Summer Reading
By Ada Calhoun, Fri., June 1, 2001

Shiksa Goddess, Or, How I Spent My Forties: Essays
by Wendy WassersteinKnopf, 235 pp., $23
Wendy Wasserstein is mistress of a self-conscious, neurotic style specific to New York and a casual regard for decadence specific to the Upper East Side. The Pulitzer Prize-winning playwright (author of The Heidi Chronicles and The Sisters Rosensweig, among others) is a self-described "nice Jewish girl from Brooklyn." Obsessed with the salvific properties of theatre, her unruly weight, and her famous friends, she is Uptown Manhattan's middle-aged answer to Bridget Jones.
This collection of essays, her first in 10 years, is a hodgepodge of Wassersteinian musings by turns jokey, political, shallow, and deeply personal. The last two stories, "How I Spent My Forties" and "Days of Awe: The Birth of Lucy Jane" are of the personal persuasion, and relate the loss of her sister to breast cancer and her prolific attempts to get pregnant. These efforts culminate in the premature birth of 48-year-old Wasserstein's daughter, Lucy Jane. Though Wasserstein is a comedic writer by reputation, these wrenching autobiographical essays are by far the most powerful of the bunch.
By contrast, fluffy pieces like the mini-biography of Mrs. Entenmann, czarina of the baked-goods world, and the confessional "Shiksa Goddess" about Wasserstein's realization that she is, in fact, Episcopalian, read like New Yorker stories, as readable as they are forgettable. Wasserstein slobbers over several stars, including Bette Midler and Jamie Lee Curtis, and drops names like they're burning her hands: "I invite Forrest Sawyer, the ABC anchorman, and Bill Finn and his friend Arthur Salvatore for dinner ... "
A diehard member of various arts committees and foundations, Wasserstein is an advocate for not-for-profit theatre and art education. In "A Place They'd Never Seen: the Theater," Wasserstein takes several underprivileged Bronx high school students to a series of plays and argues through them that the theater is not only for the elite. Her similarly themed essay "The State of the Arts" is about lobbying Congress for Federal grants for the arts. While the case Wasserstein makes for art as a national priority is earnest almost to a fault, she does have a nice little spitting match with Newt Gingrich in which he confuses Arthur Murray with Arthur Miller.

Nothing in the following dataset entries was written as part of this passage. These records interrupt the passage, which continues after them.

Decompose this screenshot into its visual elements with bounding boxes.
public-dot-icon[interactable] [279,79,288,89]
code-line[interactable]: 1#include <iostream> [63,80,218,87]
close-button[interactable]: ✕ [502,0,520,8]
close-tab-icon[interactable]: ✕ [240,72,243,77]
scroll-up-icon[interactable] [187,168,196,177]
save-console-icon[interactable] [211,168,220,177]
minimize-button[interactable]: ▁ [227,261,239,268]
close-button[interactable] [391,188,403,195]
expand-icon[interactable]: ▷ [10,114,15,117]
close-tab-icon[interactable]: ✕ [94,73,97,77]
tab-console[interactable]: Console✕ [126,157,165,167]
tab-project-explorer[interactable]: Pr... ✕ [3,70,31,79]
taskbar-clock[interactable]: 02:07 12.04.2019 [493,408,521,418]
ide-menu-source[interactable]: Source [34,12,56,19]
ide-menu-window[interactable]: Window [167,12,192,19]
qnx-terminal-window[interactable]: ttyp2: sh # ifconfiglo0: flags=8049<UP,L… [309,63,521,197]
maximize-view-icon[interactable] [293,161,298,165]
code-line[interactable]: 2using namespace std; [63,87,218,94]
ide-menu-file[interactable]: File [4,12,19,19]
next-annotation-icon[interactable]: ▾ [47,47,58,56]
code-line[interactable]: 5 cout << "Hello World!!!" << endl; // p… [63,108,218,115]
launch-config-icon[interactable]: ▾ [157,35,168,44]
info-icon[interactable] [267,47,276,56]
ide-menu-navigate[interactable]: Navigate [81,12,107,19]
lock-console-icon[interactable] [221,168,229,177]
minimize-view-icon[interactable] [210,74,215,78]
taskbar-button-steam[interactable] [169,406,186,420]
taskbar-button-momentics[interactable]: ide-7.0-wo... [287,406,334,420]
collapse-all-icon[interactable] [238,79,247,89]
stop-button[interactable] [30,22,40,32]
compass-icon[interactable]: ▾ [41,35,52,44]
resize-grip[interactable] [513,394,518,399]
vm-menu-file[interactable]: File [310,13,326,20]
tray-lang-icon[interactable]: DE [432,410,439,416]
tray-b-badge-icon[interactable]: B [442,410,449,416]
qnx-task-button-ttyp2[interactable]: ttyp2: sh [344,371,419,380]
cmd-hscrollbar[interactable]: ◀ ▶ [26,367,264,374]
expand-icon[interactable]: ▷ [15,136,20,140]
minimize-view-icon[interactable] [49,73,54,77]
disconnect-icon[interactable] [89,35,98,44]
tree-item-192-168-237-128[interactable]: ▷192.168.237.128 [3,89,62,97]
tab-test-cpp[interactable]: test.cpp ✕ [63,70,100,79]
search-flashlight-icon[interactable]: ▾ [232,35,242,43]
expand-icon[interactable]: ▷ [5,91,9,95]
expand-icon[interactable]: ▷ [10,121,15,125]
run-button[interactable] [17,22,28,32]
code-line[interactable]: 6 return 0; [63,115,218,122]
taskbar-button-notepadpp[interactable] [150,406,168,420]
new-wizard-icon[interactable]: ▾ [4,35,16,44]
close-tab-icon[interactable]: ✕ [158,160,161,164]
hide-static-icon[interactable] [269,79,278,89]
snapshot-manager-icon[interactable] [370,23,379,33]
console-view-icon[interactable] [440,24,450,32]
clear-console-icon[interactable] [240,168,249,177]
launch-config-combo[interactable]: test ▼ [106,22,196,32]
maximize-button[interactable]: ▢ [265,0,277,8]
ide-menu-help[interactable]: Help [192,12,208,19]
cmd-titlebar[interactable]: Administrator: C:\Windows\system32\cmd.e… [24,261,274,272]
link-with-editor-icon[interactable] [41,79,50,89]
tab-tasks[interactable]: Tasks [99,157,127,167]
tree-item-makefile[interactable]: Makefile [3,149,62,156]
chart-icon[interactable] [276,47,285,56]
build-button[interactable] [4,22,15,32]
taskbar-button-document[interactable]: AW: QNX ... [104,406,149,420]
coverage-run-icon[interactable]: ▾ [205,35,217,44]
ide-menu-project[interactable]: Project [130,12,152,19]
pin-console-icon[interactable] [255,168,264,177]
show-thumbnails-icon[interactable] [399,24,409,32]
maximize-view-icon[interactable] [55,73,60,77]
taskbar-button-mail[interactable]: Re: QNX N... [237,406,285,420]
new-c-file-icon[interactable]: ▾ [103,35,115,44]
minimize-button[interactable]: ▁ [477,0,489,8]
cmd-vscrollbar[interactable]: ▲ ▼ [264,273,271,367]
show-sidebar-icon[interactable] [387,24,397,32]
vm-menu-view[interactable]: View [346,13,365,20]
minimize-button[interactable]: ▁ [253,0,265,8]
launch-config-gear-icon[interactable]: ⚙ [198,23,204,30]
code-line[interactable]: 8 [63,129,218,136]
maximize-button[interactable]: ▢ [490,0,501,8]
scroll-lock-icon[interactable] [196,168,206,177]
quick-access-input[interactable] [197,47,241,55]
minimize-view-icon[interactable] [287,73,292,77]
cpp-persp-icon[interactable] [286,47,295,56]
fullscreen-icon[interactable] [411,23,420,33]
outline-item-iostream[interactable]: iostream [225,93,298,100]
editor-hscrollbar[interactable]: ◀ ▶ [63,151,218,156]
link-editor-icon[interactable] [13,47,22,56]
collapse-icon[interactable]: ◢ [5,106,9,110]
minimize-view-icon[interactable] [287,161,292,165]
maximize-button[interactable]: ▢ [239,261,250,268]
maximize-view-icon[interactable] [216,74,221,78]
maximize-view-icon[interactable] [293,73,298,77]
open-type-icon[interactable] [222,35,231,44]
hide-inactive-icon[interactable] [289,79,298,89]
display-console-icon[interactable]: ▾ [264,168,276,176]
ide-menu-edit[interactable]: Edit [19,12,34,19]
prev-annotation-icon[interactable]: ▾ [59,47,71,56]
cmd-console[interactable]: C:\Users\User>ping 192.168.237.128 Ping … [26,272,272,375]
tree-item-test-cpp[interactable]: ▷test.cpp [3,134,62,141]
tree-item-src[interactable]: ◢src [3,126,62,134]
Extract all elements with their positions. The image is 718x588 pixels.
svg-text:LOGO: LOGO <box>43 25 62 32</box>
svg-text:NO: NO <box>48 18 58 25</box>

Wasserstein does not come off in this book as an especially deep thinker, rendering her diary-style entries rather thin. This is a woman who quotes Stephen Sondheim lyrics to prove points. She typifies the baby-obsessed career woman in her mid-40s. She dreams about living in a hotel (which she did, without shame, for a year, and documents in the essay "How Suite It Is"). Still, because of its light tone, Shiksa Goddess is as breezy a read as one is apt to find, and it ends on a remarkably sweet note.